▶ What to produce
Entries below include pictures. Output exactly the lines from the one with "地下2階、ギャラリーA「0と1の境界領域展」展示風景" down to the one with "различными маслами (в том числе маслами", both ends included, and leave the pictures out.

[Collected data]
******************************

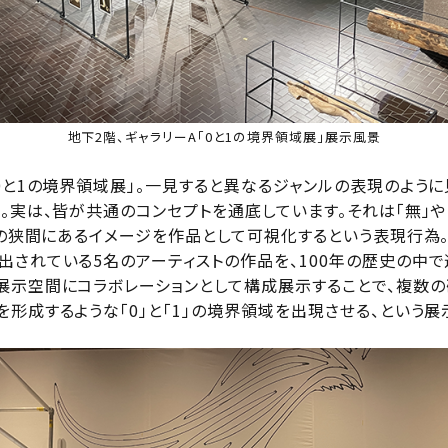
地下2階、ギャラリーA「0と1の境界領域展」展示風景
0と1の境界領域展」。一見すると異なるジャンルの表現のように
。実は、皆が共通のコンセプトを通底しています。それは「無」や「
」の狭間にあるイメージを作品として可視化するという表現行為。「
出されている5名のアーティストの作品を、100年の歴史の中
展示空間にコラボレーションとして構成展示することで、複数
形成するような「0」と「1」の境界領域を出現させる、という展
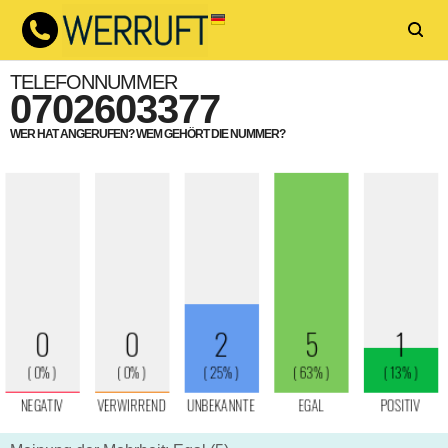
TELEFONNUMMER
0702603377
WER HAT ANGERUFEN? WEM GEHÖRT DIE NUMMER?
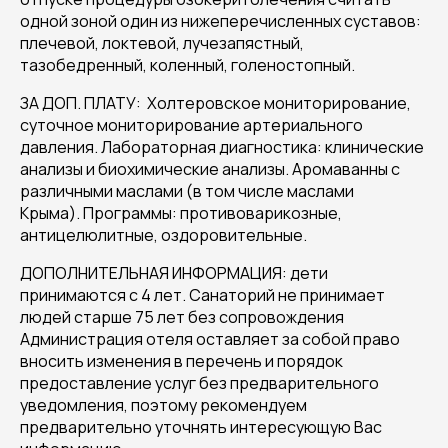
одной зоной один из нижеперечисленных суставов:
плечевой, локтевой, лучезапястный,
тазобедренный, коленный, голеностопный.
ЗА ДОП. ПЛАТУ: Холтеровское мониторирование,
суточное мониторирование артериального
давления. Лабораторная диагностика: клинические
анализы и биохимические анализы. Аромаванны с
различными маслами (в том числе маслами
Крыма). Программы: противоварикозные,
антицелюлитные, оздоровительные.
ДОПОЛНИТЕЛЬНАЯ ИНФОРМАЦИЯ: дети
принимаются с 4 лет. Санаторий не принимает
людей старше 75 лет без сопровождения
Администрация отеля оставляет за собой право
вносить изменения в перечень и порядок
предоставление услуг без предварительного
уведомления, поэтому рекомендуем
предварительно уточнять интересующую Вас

******************************

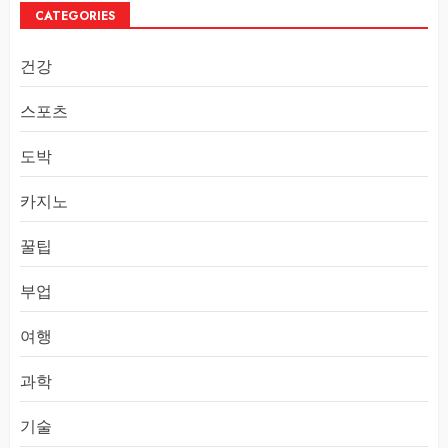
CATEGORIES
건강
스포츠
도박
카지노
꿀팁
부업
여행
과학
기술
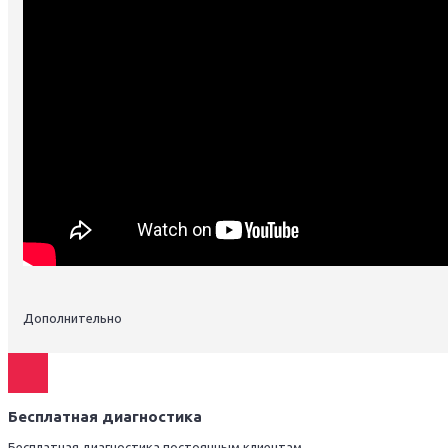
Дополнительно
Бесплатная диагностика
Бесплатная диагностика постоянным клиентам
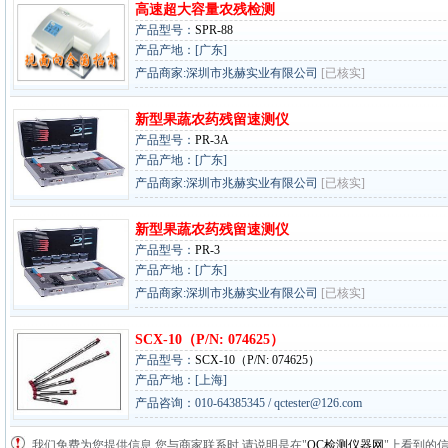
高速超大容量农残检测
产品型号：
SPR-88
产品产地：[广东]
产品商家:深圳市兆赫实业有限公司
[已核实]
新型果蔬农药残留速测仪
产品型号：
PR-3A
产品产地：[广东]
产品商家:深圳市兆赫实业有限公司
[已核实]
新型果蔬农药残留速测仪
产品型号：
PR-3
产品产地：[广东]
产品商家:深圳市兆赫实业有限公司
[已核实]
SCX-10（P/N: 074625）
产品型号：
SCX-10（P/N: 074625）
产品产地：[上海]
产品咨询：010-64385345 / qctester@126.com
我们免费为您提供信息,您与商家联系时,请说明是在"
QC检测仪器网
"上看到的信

******************************

▶ Output of the task
地下2階、ギャラリーA「0と1の境界領域展」展示風景
0と1の境界領域展」。一見すると異なるジャンルの表現のように
。実は、皆が共通のコンセプトを通底しています。それは「無」や「
」の狭間にあるイメージを作品として可視化するという表現行為。「
出されている5名のアーティストの作品を、100年の歴史の中
展示空間にコラボレーションとして構成展示することで、複数
形成するような「0」と「1」の境界領域を出現させる、という展
TELEFONNUMMER
0702603377
WER HAT ANGERUFEN? WEM GEHÖRT DIE NUMMER?
одной зоной один из нижеперечисленных суставов:
плечевой, локтевой, лучезапястный,
тазобедренный, коленный, голеностопный.
ЗА ДОП. ПЛАТУ: Холтеровское мониторирование,
суточное мониторирование артериального
давления. Лабораторная диагностика: клинические
анализы и биохимические анализы. Аромаванны с
различными маслами (в том числе маслами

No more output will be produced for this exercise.